A jak powinna wyglądać rozgrzewka na stoku?
Przed jazdą zalecam stretching dynamiczny, czyli dynamiczne ruchy we wszystkich stawach naszego ciała jak np. ruchy skrętne tułowia, wymachy rak i nóg do tylu. Trzeba na to poświęcić przynajmniej 10- 15 minut. Ale warto, żeby potem nie mieć poczucia sztywności w stawach, tym bardziej, kiedy jest niska temperatura. A po jeździe warto się rozciągnąć statycznie, czyli stanąć sobie spokojnie i zrobić skłon w przód, rozciągnąć łydkę, mięsień czworogłowy – złapać nogę i przyciągnąć piętę do pośladka. Czyli przed jazdą trening dynamiczny, a po statyczny, wyciszający nasze mięśnie.
A ile godzin możemy jeździć pierwszego dnia? Często bywa tak, że już od pierwszego dnia jeździmy za długo, dochodzi do tzw. zakwasów mięśni.
Jeździmy też dużo, bo często się cieszymy, że wreszcie możemy to robić. To taka euforia. A warto do tego spokojnie podejść. Nie warto przesadzić pierwszego dnia, by w kolejnych dniach nie cierpieć. Dlatego dobrze zrobić sobie przerwę po dwóch, trzech godzinach, by potem znowu swobodnie jeździć. Testować siebie. Stopniowo dozować sobie tę przyjemność.
Czy potwierdza Pani taką zasadę, że najbardziej kontuzyjny jest pierwszy i ostatni zjazd?
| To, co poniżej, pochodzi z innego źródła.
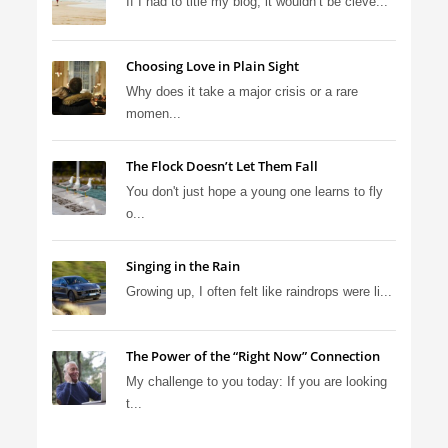
If I had to title my blog, it wouldn’t be cleve...
Choosing Love in Plain Sight
Why does it take a major crisis or a rare
momen...
The Flock Doesn’t Let Them Fall
You don't just hope a young one learns to fly
o...
Singing in the Rain
Growing up, I often felt like raindrops were li...
The Power of the “Right Now” Connection
My challenge to you today: If you are looking
t...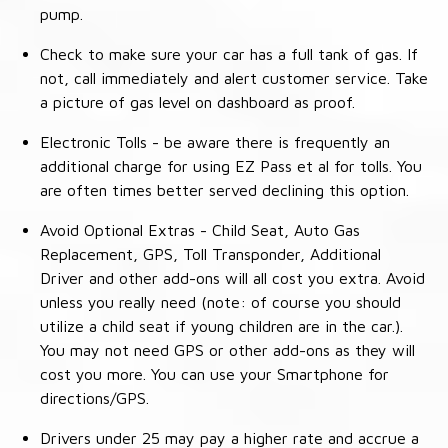
pump.
Check to make sure your car has a full tank of gas. If
not, call immediately and alert customer service. Take
a picture of gas level on dashboard as proof.
Electronic Tolls - be aware there is frequently an
additional charge for using EZ Pass et al for tolls. You
are often times better served declining this option.
Avoid Optional Extras - Child Seat, Auto Gas
Replacement, GPS, Toll Transponder, Additional
Driver and other add-ons will all cost you extra. Avoid
unless you really need (note: of course you should
utilize a child seat if young children are in the car.).
You may not need GPS or other add-ons as they will
cost you more. You can use your Smartphone for
directions/GPS.
Drivers under 25 may pay a higher rate and accrue a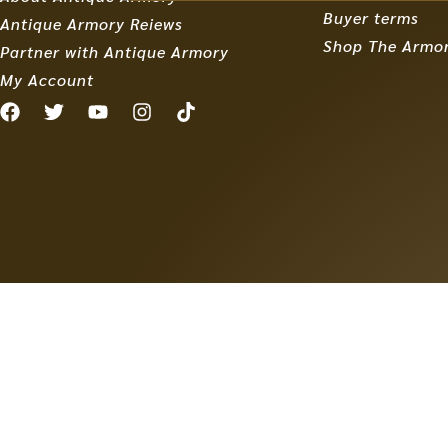
Buyer terms
Antique Armory Reiews
Shop The Armo
Partner with Antique Armory
My Account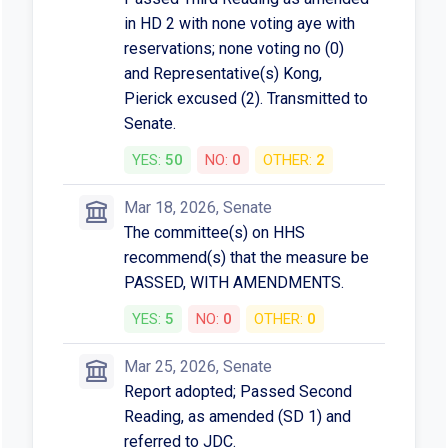
in HD 2 with none voting aye with
reservations; none voting no (0)
and Representative(s) Kong,
Pierick excused (2). Transmitted to
Senate.
YES:
50
NO:
0
OTHER:
2
Mar 18, 2026, Senate
The committee(s) on HHS
recommend(s) that the measure be
PASSED, WITH AMENDMENTS.
YES:
5
NO:
0
OTHER:
0
Mar 25, 2026, Senate
Report adopted; Passed Second
Reading, as amended (SD 1) and
referred to JDC.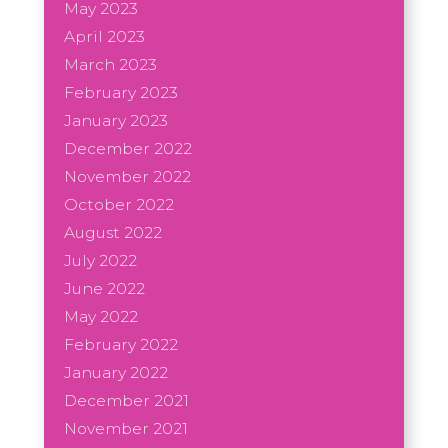
May 2023
April 2023
March 2023
February 2023
January 2023
December 2022
November 2022
October 2022
August 2022
July 2022
June 2022
May 2022
February 2022
January 2022
December 2021
November 2021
Pierwszy niekoniecznie, ale ostatni tak. Na początku naszej jazdy jesteśmy nierozgrzani, traktujemy pierwszy zjazd jako rozgrzewkę, a tym czasem mamy uczucie sztywności w stawach nóg i kręgosłupa. Jedziemy asekuracyjnie i rzeczywiście można zrobić sobie krzywdę. A ostatni zjazd to taki brawurowy, albo śpieszymy się, bo zaraz zamykają wyciąg, albo na koniec chcemy wykonać jakiś skomplikowany zjazd. A nie warto, trzeba zjechać na spokojnie i bez szarżowania.